Le géant irlandais du rugby européen, le Leinster, vacille. Après une défaite écrasante face à Bordeaux-Bègles (41-19) en finale de la Champions Cup à Bilbao, une question brûle désormais les esprits : le Leinster a-t-il perdu son aura d’antan ?
Cette défaite marque la cinquième consécutive du club de Dublin à ce stade de la compétition, une série noire qui s’apparente désormais à un véritable traumatisme pour une équipe qui, il n’y a pas si longtemps, dominait le rugby européen sans partage.
Le plus préoccupant reste l’incapacité du Leinster à venir à bout des clubs français lors des grands rendez-vous. Après avoir été battus par La Rochelle en 2022 et 2023, puis par Toulouse en 2024, ce sont désormais les Bordelais qui infligent une nouvelle blessure à cette génération irlandaise autrefois promise à tous les succès.
Ironie du sort, le parcours jusqu’à cette finale avait semblé plus abordable pour le Leinster que pour Bordeaux-Bègles, avec des victoires face à Édimbourg, Sale et Toulon. Mais à Bilbao, face à l’intensité et à l’agressivité défensive des Girondins, des failles longtemps entrevues ont brutalement refait surface.
Pourtant, pendant quelques minutes en début de match, le Leinster a rappelé son rang. “Dès l’entame, les Irlandais ont étouffé Bordeaux avec une interminable séquence de dix-huit temps de jeu conclue par le premier essai du match.” Mais cette domination initiale a vite laissé place à des signes inquiétants.
Un en-avant d’Hugo Keenan dans les premières minutes incarnait cette nervosité inhabituelle, et après cela, Bordeaux-Bègles a pris peu à peu le contrôle. Dominant dans les airs, imposant leur puissance dans les collisions et étouffant les offensives irlandaises avec une agressivité défensive impressionnante, les Bordelais ont déstabilisé le collectif du Leinster, qui s’est rapidement effondré.
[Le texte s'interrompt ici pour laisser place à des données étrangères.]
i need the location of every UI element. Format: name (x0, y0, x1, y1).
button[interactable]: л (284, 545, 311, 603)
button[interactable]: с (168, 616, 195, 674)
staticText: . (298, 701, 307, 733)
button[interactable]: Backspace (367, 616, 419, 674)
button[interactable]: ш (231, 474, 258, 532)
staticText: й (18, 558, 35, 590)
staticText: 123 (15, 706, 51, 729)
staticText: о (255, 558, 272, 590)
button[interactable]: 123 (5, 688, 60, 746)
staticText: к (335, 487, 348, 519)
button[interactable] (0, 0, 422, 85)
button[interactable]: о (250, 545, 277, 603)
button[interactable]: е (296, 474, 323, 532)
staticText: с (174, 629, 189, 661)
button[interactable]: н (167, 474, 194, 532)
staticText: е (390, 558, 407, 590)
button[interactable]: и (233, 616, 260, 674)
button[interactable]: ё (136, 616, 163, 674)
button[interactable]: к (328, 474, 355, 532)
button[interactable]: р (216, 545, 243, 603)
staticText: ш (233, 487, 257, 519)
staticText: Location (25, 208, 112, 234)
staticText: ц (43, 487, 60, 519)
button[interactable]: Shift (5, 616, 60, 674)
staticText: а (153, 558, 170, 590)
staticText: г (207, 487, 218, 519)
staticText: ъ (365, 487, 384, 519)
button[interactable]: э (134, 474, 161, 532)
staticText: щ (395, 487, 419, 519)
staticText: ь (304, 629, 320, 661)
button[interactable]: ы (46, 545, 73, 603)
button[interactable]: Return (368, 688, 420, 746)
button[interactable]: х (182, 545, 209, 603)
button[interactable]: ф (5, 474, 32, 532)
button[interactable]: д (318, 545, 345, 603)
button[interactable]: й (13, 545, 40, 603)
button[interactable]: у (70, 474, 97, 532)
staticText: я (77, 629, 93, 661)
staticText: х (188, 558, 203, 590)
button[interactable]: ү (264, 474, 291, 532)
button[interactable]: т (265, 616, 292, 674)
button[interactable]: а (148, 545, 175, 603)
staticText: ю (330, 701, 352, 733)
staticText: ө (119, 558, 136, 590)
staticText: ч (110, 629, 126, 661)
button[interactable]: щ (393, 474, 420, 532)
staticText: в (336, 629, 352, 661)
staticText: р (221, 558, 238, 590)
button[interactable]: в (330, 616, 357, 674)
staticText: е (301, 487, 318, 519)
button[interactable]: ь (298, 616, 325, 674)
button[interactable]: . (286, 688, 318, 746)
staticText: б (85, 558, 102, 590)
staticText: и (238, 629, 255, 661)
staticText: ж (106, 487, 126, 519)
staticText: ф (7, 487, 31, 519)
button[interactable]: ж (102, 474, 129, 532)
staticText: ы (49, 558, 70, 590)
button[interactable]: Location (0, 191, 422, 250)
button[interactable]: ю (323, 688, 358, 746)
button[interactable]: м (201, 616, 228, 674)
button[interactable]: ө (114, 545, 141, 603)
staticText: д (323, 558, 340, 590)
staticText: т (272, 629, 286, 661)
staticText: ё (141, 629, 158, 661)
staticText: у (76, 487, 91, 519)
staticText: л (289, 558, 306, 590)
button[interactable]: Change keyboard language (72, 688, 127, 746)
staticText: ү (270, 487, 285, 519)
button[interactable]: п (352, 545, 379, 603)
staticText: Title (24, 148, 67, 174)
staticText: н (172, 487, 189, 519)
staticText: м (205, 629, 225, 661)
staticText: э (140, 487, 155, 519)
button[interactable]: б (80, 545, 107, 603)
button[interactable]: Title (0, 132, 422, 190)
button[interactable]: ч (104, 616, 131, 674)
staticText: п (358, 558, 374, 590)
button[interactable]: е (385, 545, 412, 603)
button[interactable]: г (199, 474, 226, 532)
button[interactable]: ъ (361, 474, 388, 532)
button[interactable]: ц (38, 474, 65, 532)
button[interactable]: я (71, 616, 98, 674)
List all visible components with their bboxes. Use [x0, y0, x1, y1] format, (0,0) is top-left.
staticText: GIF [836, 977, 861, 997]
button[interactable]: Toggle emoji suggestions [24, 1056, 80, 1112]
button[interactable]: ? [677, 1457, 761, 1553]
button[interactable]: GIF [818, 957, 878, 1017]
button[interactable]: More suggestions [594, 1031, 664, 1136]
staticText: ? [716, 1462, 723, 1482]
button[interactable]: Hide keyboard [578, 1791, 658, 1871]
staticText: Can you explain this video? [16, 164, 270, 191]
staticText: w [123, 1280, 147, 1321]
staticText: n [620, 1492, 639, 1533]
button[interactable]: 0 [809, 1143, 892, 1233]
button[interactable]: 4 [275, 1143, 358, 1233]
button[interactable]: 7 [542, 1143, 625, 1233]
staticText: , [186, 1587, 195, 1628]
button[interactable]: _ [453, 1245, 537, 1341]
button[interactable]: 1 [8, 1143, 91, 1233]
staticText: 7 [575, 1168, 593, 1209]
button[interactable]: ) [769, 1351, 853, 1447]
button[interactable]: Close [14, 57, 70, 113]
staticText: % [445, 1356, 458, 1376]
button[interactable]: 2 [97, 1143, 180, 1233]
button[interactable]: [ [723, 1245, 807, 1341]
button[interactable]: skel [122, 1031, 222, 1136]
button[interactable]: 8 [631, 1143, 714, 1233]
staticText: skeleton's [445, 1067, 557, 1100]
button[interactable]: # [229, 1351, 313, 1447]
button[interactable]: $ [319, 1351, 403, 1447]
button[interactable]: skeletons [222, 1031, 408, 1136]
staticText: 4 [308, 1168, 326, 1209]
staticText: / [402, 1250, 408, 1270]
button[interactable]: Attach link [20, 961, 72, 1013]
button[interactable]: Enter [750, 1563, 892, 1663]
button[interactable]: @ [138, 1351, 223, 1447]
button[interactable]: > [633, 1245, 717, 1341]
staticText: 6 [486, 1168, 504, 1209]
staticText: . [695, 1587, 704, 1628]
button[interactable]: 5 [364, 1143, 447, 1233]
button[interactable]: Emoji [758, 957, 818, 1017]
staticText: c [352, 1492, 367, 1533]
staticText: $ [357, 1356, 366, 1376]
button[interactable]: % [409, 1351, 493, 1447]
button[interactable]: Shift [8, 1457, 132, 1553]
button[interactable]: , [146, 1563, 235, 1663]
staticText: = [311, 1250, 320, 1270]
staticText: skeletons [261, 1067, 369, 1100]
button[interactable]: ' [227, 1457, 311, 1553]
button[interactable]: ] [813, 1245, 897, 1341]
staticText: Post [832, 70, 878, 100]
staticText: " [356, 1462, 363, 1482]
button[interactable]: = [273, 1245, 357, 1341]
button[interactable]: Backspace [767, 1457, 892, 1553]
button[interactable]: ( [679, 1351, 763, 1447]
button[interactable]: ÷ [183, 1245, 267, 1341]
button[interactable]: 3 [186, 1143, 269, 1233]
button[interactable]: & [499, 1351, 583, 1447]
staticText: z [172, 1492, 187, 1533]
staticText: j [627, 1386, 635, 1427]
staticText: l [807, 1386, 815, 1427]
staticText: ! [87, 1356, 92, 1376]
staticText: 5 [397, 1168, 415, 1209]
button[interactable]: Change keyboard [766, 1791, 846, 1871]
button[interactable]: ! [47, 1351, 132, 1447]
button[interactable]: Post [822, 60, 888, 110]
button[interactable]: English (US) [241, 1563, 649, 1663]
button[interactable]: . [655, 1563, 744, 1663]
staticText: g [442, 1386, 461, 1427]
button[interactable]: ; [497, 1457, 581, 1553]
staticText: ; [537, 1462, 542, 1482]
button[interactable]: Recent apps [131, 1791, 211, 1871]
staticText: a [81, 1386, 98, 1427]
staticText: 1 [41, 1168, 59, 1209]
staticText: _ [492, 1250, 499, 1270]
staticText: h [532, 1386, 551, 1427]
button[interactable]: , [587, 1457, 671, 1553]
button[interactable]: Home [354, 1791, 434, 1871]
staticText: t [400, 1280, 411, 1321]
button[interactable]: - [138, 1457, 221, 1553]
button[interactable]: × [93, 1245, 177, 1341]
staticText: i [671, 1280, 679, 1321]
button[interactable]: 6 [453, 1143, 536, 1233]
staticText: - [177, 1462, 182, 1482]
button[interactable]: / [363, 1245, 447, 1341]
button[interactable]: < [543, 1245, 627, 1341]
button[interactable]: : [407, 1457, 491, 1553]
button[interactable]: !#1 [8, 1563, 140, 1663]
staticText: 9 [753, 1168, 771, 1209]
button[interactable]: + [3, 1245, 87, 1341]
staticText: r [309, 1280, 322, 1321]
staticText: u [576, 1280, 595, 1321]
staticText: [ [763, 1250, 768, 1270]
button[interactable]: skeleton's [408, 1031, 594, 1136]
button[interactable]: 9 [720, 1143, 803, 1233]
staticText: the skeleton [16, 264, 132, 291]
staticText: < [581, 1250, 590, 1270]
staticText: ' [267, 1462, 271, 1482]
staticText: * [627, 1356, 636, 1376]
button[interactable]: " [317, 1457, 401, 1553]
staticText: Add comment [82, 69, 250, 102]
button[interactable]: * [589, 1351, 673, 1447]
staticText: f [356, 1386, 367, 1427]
Pendant des années, le Leinster symbolisait la machine parfaite du rugby européen. Depuis son dernier titre en 2018, pourtant, la province irlandaise collectionne les désillusions au moment de conclure. Cette nouvelle défaite en finale ne fait que renforcer l’idée que, si le Leinster reste impressionnant, il ne terrorise plus ses adversaires comme autrefois.
Malgré tout, tout n’est pas à jeter dans l’histoire européenne du club. Le Leinster détient toujours plusieurs records prestigieux, notamment celui du plus grand nombre de points inscrits dans une finale, et celui du plus large écart réalisé lors d’un match pour le titre, avec une victoire historique 42-14 contre l’Ulster en 2012.
Mais aujourd’hui, ces souvenirs pèsent comme le rappel cruel d’une époque révolue. Le Leinster, autrefois invincible, semble bien loin de son âge d’or.